◆ WHAT IS NEEDED ◆
With the pictures left out, copy the listing below exactly.

┄┄┄┄┄┄┄┄┄┄┄┄┄┄┄┄┄┄┄┄

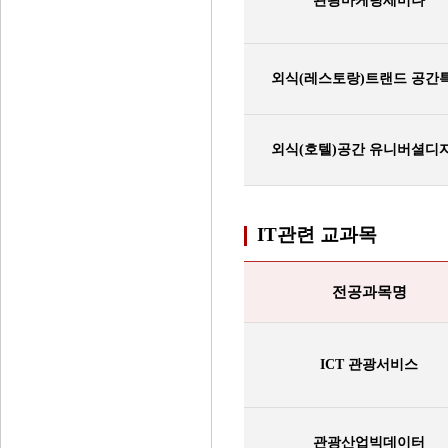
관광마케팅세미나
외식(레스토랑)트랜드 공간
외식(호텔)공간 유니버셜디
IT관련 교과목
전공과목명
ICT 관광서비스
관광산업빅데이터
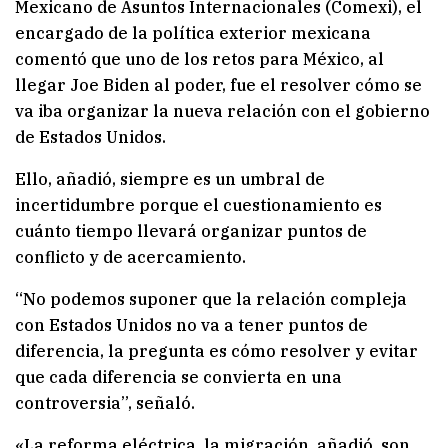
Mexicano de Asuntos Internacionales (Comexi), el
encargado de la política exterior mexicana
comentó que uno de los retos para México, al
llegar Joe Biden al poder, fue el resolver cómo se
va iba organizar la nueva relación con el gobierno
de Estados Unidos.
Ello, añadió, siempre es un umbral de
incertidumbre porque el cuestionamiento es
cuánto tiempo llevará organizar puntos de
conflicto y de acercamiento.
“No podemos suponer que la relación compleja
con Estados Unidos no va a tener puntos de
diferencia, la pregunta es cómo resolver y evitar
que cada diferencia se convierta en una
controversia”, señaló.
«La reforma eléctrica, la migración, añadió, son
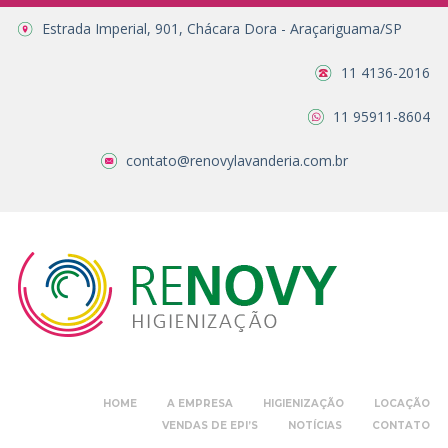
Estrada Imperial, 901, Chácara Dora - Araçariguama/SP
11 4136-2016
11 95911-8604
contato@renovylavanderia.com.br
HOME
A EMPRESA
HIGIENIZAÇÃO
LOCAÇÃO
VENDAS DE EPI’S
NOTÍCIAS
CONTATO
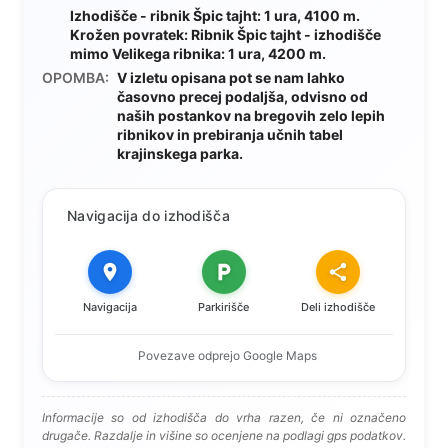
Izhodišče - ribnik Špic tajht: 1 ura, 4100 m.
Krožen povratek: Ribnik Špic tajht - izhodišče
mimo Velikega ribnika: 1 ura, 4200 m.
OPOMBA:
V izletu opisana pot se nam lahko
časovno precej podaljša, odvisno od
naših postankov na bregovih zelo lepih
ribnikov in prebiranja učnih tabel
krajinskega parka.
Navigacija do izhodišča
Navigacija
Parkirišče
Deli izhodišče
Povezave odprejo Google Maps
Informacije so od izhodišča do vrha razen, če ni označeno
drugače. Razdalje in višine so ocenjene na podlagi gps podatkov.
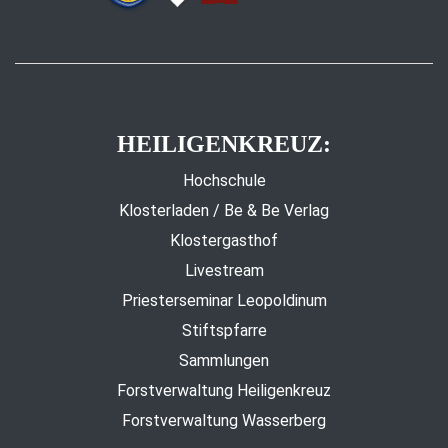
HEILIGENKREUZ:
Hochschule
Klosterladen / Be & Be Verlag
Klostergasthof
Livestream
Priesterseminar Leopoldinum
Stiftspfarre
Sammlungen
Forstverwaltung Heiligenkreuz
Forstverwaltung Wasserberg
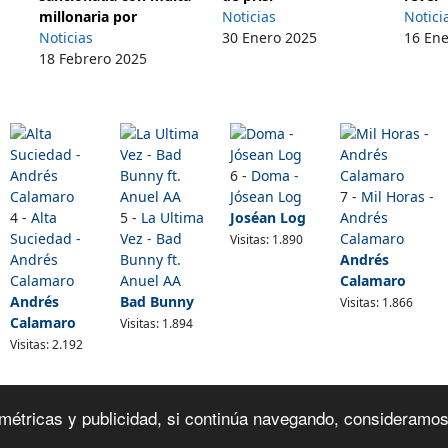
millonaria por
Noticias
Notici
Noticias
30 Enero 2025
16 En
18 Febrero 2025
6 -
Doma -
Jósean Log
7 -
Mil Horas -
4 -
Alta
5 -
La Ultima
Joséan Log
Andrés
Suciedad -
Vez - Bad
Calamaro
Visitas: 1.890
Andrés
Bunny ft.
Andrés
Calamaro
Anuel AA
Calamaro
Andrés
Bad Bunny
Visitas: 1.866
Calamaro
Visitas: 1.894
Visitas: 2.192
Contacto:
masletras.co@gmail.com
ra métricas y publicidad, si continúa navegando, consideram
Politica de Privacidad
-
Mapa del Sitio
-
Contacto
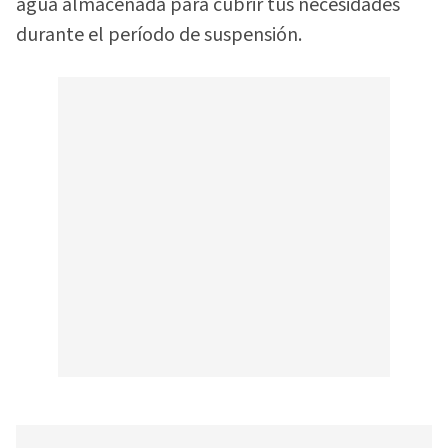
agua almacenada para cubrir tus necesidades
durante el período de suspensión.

┄┄┄┄┄┄┄┄┄┄┄┄┄┄┄┄┄┄┄┄

◆ RESPONSE BOX ◆
관광마케팅세미나
외식(레스토랑)트랜드 공간
외식(호텔)공간 유니버셜디
IT관련 교과목
전공과목명
ICT 관광서비스
관광산업빅데이터
Mexicano de Asuntos Internacionales (Comexi), el
encargado de la política exterior mexicana
comentó que uno de los retos para México, al
llegar Joe Biden al poder, fue el resolver cómo se
va iba organizar la nueva relación con el gobierno
de Estados Unidos.
Ello, añadió, siempre es un umbral de
incertidumbre porque el cuestionamiento es
cuánto tiempo llevará organizar puntos de
conflicto y de acercamiento.
“No podemos suponer que la relación compleja
con Estados Unidos no va a tener puntos de
diferencia, la pregunta es cómo resolver y evitar
que cada diferencia se convierta en una
controversia”, señaló.
«La reforma eléctrica, la migración, añadió, son
Estrada Imperial, 901, Chácara Dora - Araçariguama/SP
11 4136-2016
11 95911-8604
contato@renovylavanderia.com.br
HOME
A EMPRESA
HIGIENIZAÇÃO
LOCAÇÃO
VENDAS DE EPI’S
NOTÍCIAS
CONTATO
Izhodišče - ribnik Špic tajht: 1 ura, 4100 m.
Krožen povratek: Ribnik Špic tajht - izhodišče
mimo Velikega ribnika: 1 ura, 4200 m.
OPOMBA:
V izletu opisana pot se nam lahko
časovno precej podaljša, odvisno od
naših postankov na bregovih zelo lepih
ribnikov in prebiranja učnih tabel
krajinskega parka.
Navigacija do izhodišča
Navigacija
Parkirišče
Deli izhodišče
Povezave odprejo Google Maps
Informacije so od izhodišča do vrha razen, če ni označeno
drugače. Razdalje in višine so ocenjene na podlagi gps podatkov.
HEILIGENKREUZ:
Hochschule
Klosterladen / Be & Be Verlag
Klostergasthof
Livestream
Priesterseminar Leopoldinum
Stiftspfarre
Sammlungen
Forstverwaltung Heiligenkreuz
Forstverwaltung Wasserberg
millonaria por
Noticias
Notici
Noticias
30 Enero 2025
16 En
18 Febrero 2025
6 -
Doma -
Jósean Log
7 -
Mil Horas -
4 -
Alta
5 -
La Ultima
Joséan Log
Andrés
Suciedad -
Vez - Bad
Calamaro
Visitas: 1.890
Andrés
Bunny ft.
Andrés
Calamaro
Anuel AA
Calamaro
Andrés
Bad Bunny
Visitas: 1.866
Calamaro
Visitas: 1.894
Visitas: 2.192
Contacto:
masletras.co@gmail.com
ra métricas y publicidad, si continúa navegando, consideram
Politica de Privacidad
-
Mapa del Sitio
-
Contacto
agua almacenada para cubrir tus necesidades
durante el período de suspensión.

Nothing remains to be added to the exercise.